Medullary thyroid carcinoma (MTC) is a malignant tumor that arises from the neuroendocrine calcitonin-producing parafollicular C cells of the thyroid gland, and it accounts for approximately 5% of all thyroid cancers (1). Germline activating mutations in the RET (rearranged during transfection) proto-oncogene occur in virtually all patients with hereditary MTC (2). In sporadic MTC, somatic mutations of the RET gene are observed in 40–60% of the tumors, while mutations of H-RAS and K-RAS have been observed in about 43–56% of RET-negative tumors (3,4). These, in addition to overexpression of EGFR, c-MET, and VEGFR, are important genetic abnormalities responsible for the development of MTC (1).

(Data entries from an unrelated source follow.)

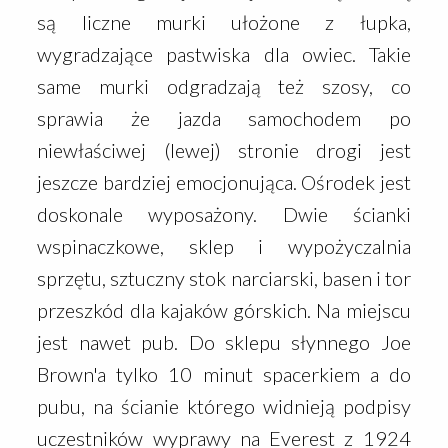
są liczne murki ułożone z łupka,
wygradzające pastwiska dla owiec. Takie
same murki odgradzają też szosy, co
sprawia że jazda samochodem po
niewłaściwej (lewej) stronie drogi jest
jeszcze bardziej emocjonująca. Ośrodek jest
doskonale wyposażony. Dwie ścianki
wspinaczkowe, sklep i wypożyczalnia
sprzętu, sztuczny stok narciarski, basen i tor
przeszkód dla kajaków górskich. Na miejscu
jest nawet pub. Do sklepu słynnego Joe
Brown'a tylko 10 minut spacerkiem a do
pubu, na ścianie którego widnieją podpisy
uczestników wyprawy na Everest z 1924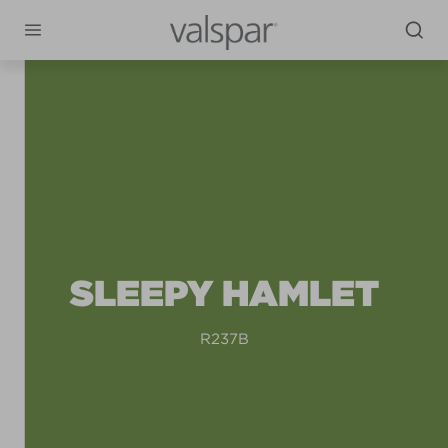
SLEEPY HAMLET
R237B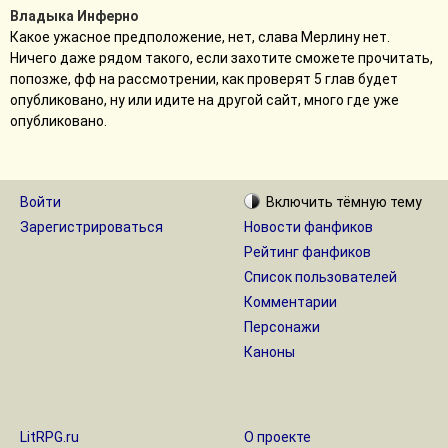
Владыка Инферно
Какое ужасное предположение, нет, слава Мерлину нет.
Ничего даже рядом такого, если захотите сможете прочитать,
попозже, фф на рассмотрении, как проверят 5 глав будет
опубликовано, ну или идите на другой сайт, много где уже
опубликовано.
Войти
Включить
тёмную
тему
Зарегистрироваться
Новости фанфиков
Рейтинг фанфиков
Список пользователей
Комментарии
Персонажи
Каноны
LitRPG.ru
О проекте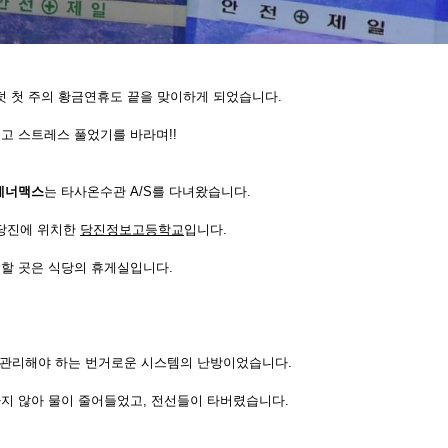
느덧 첫 주의 황금연휴도 끝을 맞이하게 되었습니다.
쉬고 스트레스 풀었기를 바라며!!
에너맥스
는 타사온수관 A/S를 다녀왔습니다.
 당진에 위치한
당진정보고등학교
입니다.
S 할 곳은 식당의 휴게실입니다.
 관리해야 하는 번거로운 시스템의 난방이었습니다.
지 않아 물이 줄어들었고, 전선들이 타버렸습니다.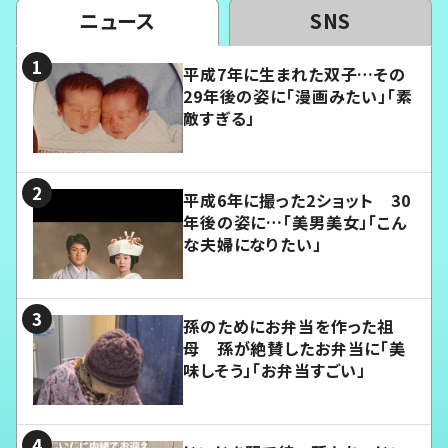
ニュース
SNS
平成7年に生まれた双子…その
29年後の姿に「漫画みたい」「素
敵すぎる」
平成6年に撮った2ショット 30
年後の姿に…「美男美女」「こん
な夫婦になりたい」
孫のためにお弁当を作った祖
母 孫が絶賛したお弁当に「美
味しそう」「お弁当すごい」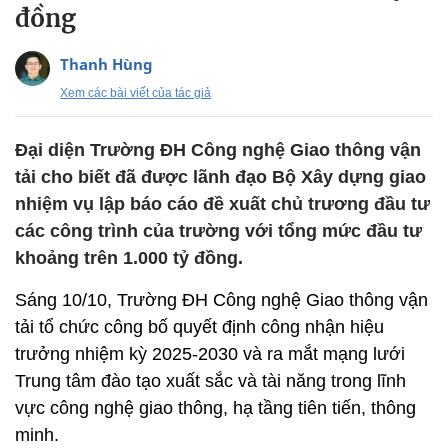
đồng
Thanh Hùng
Xem các bài viết của tác giả
Đại diện Trường ĐH Công nghệ Giao thông vận
tải cho biết đã được lãnh đạo Bộ Xây dựng giao
nhiệm vụ lập báo cáo đề xuất chủ trương đầu tư
các công trình của trường với tổng mức đầu tư
khoảng trên 1.000 tỷ đồng.
Sáng 10/10, Trường ĐH Công nghệ Giao thông vận
tải tổ chức công bố quyết định công nhận hiệu
trưởng nhiệm kỳ 2025-2030 và ra mắt mạng lưới
Trung tâm đào tạo xuất sắc và tài năng trong lĩnh
vực công nghệ giao thông, hạ tầng tiên tiến, thông
minh.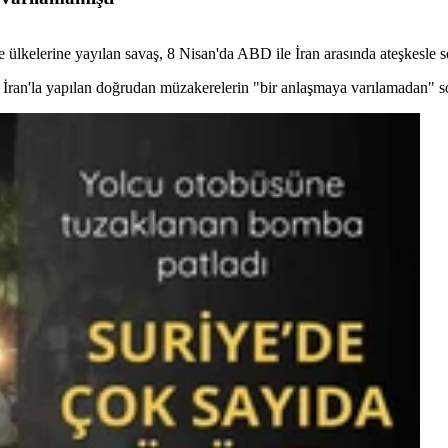
lge ülkelerine yayılan savaş, 8 Nisan'da ABD ile İran arasında ateşkesle 
ran'la yapılan doğrudan müzakerelerin "bir anlaşmaya varılamadan" son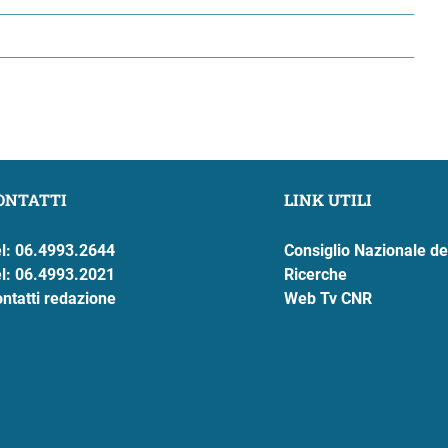
ONTATTI
LINK UTILI
l: 06.4993.2644
Consiglio Nazionale de
l: 06.4993.2021
Ricerche
ntatti redazione
Web Tv CNR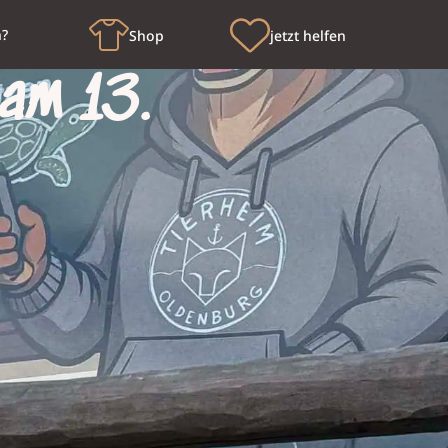
n?
Shop
jetzt helfen
 am 13.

The discovery of these molecular abnormalities provided the basis for the development of targeted molecular therapies for advanced metastatic MTC. In the past two years, two kinase inhibitors (KI)—vandetanib and cabozantinib—have been approved by the Food and Drug Administration (FDA) for the treatment of progressive metastatic MTC (5,6). Other KIs, such as sorafenib, have been investigated in Phase II studies, and represent a therapeutic off-label option (7).

As other neuroendocrine cells, parafollicular C cells have the potential to produce peptides such as adrenocorticotropic hormone (ACTH) and/or corticotropin releasing factor (CRF) that can ultimately result in Cushing's syndrome (CS). Ectopic ACTH Syndrome (EAS) is an uncommon cause of CS. Small-cell lung carcinoma (SCLC) is the most frequent malignancy associated with EAS; other associated tumors include neuroendocrine tumors arising from the lung, bronchus, thymus, pancreas, and from the thyroid gland (8). Despite being uncommon, EAS in MTC is usually associated with extensive metastatic disease and is therefore associated with a poor prognosis. Control of hypercortisolism by drugs that inhibit cortisol synthesis such as ketoconazole and metyrapone is usually initiated prior to antitumor treatment to improve the clinical status and enable treatments that aim at tumor mass reduction to achieve control of ACTH production.

Here, we report a case of progressive metastatic MTC with EAS in whom treatment with sorafenib, despite being initiated prior to introduction of cortisol synthesis inhibitors, resulted in an unexpectedly rapid control of hypercortisolism without significant reduction of the tumor mass.

Methods

The patient provided written consent, and the Institutional Research Ethics Committee approved publication of the case report.

Serum and urinary cortisol, ACTH, and calcitonin levels were measured by chemiluminescent assays (Immulite 2000 system, Siemens Healthcare, Surrey, United Kingdom). CEA levels were measured by an eletrochemiluminescent assay. The reference ranges for serum cortisol, urinary cortisol, ACTH, calcitonin, and CEA are 5–25 μg/dL, 50–310 μg/24 h, 12–55 pg/mL, <8.4 pg/mL, and <10 pg/mL respectively.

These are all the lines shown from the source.